Le réseau Forum des Cadres Scientifiques pour le Développement, FORCAS en sigle, a tenu du 11 au 12 décembre 2003, un Colloque dans l’enceinte de l’Université de Kinshasa ( Faculté des Sciences, Amphithéâtre B1 ) sur le thème « Etat des lieux sur la situation socio-politique en République Démocratique du Congo. Quel rôle pour la Société Civile Congolaise pendant la Transition ? »
Ce colloque a réunit environ 100 participants, représentant essentiellement les 10 Facultés qui constituent l’Université de Kinshasa et quelques invités appartenant à d'autres organisations de masses.

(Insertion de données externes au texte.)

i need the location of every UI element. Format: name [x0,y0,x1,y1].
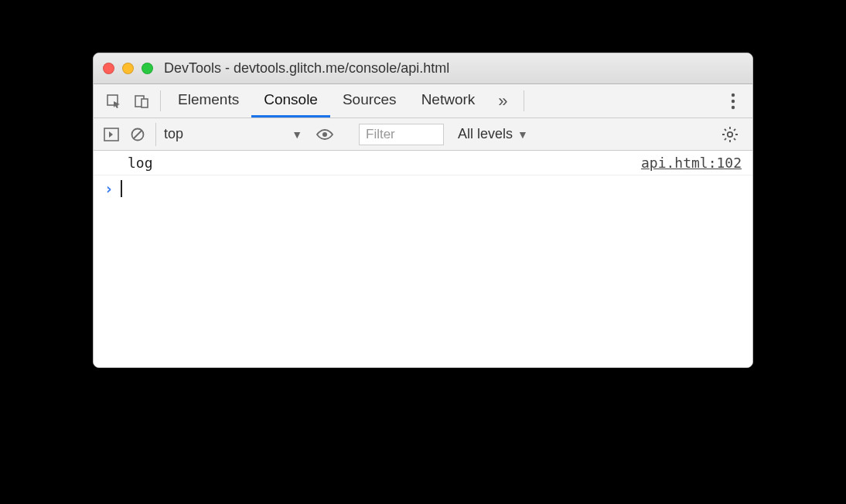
window-title: DevTools - devtools.glitch.me/console/ap… [164,60,449,77]
more-options-button[interactable] [720,84,746,117]
tab-label: Network [421,91,476,108]
levels-label: All levels [458,126,513,142]
devtools-window: DevTools - devtools.glitch.me/console/ap… [93,53,753,368]
tab-console[interactable]: Console [251,84,330,117]
tab-sources[interactable]: Sources [330,84,409,117]
console-settings-button[interactable] [714,126,746,143]
device-toolbar-icon[interactable] [128,84,155,117]
filter-placeholder: Filter [366,127,395,142]
live-expression-icon[interactable] [313,123,336,146]
svg-line-15 [725,128,726,130]
svg-point-3 [732,93,735,96]
inspect-element-icon[interactable] [100,84,128,117]
minimize-window-button[interactable] [122,63,134,74]
text-cursor [121,180,122,197]
window-controls [103,63,153,74]
console-log-row[interactable]: log api.html:102 [94,151,752,175]
chevron-right-icon: » [498,91,507,111]
panel-tabs: Elements Console Sources Network [165,84,487,117]
context-selector[interactable]: top ▼ [155,123,310,146]
svg-point-9 [322,132,327,137]
log-levels-selector[interactable]: All levels ▼ [453,126,533,142]
log-message: log [128,155,153,171]
clear-console-icon[interactable] [126,123,149,146]
svg-point-10 [728,131,732,136]
divider [160,90,161,111]
log-source-link[interactable]: api.html:102 [641,155,742,171]
zoom-window-button[interactable] [142,63,153,74]
tab-network[interactable]: Network [409,84,488,117]
chevron-down-icon: ▼ [517,128,528,141]
tab-label: Console [264,91,318,108]
main-tabbar: Elements Console Sources Network » [94,84,752,118]
svg-line-18 [734,128,735,130]
prompt-chevron-icon: › [104,180,113,197]
svg-rect-2 [142,99,148,107]
svg-point-4 [732,99,735,102]
more-tabs-button[interactable]: » [487,84,518,117]
gear-icon [721,126,739,143]
filter-input[interactable]: Filter [359,124,444,145]
svg-line-17 [725,138,726,140]
tab-label: Sources [343,91,397,108]
kebab-icon [731,93,735,110]
context-label: top [164,126,183,142]
toggle-sidebar-icon[interactable] [100,123,123,146]
console-prompt-row[interactable]: › [94,175,752,202]
chevron-down-icon: ▼ [292,128,302,141]
svg-line-8 [134,131,142,138]
tab-elements[interactable]: Elements [165,84,251,117]
console-output: log api.html:102 › [94,151,752,367]
close-window-button[interactable] [103,63,114,74]
tab-label: Elements [178,91,239,108]
svg-point-5 [732,105,735,108]
console-toolbar: top ▼ Filter All levels ▼ [94,118,752,151]
svg-line-16 [734,138,735,140]
divider [524,90,524,111]
titlebar: DevTools - devtools.glitch.me/console/ap… [94,53,752,84]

A l’issue de leurs réflexions, les participants ont fait une déclaration dont les grandes lignes sont reprises comme suit :
Nous, membres de la communauté universitaire constituant le réseau Forum des Cadres Scientifiques pour le Développement, FORCAS en sigle;
Mus parmi l’idéal commun de faire aboutir les aspirations légitimes du peuple congolais à un régime politique et économique cohérent et conséquent, ainsi qu’à des Institutions véritablement démocratiques;
Ayant mené des consultations en vue d’analyser la situation politique actuelle en R.D.C. à la lumière des résolutions pertinentes issues du D.I.C. tenu à Sun City en Afrique du Sud, du 25 février au 19 avril 2002 et dont les instruments juridiques de référence sont:
1. L’Accord global et inclusif ;
2. La Constitution de la Transition ;
3. La Déclaration universelle des droits de l’homme.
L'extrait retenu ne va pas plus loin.